Functional significance and mechanism of eIF5-promoted GTP hydrolysis in eukaryotic translation initiation.

Eukaryotic translation initiation factor 5 (eIF5), a monomeric protein of about 49 kDa in mammals and 46 kDa in the yeast Saccharomyces cerevisiae, in conjunction with GTP and other initiation factors plays an essential role in initiation of protein synthesis in eukaryotic cells.
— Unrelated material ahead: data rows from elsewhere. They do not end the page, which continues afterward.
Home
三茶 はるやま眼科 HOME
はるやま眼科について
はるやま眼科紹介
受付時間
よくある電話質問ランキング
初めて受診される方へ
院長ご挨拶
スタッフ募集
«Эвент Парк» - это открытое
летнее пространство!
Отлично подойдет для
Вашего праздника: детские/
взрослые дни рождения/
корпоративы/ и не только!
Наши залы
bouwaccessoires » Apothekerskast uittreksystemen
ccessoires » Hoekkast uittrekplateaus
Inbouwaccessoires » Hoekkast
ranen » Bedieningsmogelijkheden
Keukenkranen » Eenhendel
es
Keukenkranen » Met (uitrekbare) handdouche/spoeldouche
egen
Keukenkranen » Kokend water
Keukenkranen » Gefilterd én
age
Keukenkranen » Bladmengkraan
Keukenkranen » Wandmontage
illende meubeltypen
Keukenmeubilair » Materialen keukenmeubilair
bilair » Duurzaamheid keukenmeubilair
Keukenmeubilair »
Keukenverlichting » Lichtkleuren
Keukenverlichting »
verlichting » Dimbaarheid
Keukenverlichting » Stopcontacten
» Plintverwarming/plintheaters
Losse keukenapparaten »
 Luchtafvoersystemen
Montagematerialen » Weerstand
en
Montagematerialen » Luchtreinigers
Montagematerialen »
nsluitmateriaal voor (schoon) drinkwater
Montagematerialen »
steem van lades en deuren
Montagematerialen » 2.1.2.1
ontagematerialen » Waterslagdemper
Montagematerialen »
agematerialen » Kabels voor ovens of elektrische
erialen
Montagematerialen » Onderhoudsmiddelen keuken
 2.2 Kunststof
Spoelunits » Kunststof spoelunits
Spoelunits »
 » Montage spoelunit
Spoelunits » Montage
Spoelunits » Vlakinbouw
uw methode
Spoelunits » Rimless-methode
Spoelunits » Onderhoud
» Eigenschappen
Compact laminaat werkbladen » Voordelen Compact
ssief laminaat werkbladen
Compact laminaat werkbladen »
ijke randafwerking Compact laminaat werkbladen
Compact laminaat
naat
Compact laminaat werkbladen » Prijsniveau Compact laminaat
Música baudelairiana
Following formation of the 40S initiation complex (40S . eIF3 . mRNA . Met-tRNAf . eIF2 . GTP) at the AUG codon of an mRNA, eIF5 interacts with the 40S initiation complex to promote the hydrolysis of bound GTP. Hydrolysis of GTP causes the release of bound initiation factors from the 40S subunit, an event that is essential for the subsequent joining of the 60S ribosomal subunit to the 40S complex to form the functional 80S initiation complex. Detailed characterization of the eIF5-promoted GTP hydrolysis reaction shows that eIF5 functions as a GTPase-activating protein (GAP) in translation initiation. First, eIF5 promotes hydrolysis of GTP only when the nucleotide is bound to eIF2 in the 40S initiation complex. eIF5, by itself, does not hydrolyze either free GTP or GTP bound to the Met-tRNAf . eIF2 . GTP ternary complex in the absence of 40S ribosomal subunits. Second, as with typical GAPs, eIF5 forms a complex with eIF2, the GTP-binding protein. This interaction, which occurs between the lysine-rich N-terminal region of the beta subunit of eIF2 and the glutamic acid-rich C-terminal region of eIF5, is essential for eIF5 function both in vitro and in vivo in yeast cells. Finally, like typical GAPs, eIF5 also contains an arginine-finger motif consisting of an invariant arginine residue at its N-terminus that is also essential for its function. This invariant arginine residue is presumably involved in the stabilization of the transition state of the GTP hydrolysis reaction catalyzed by initiation factor eIF2.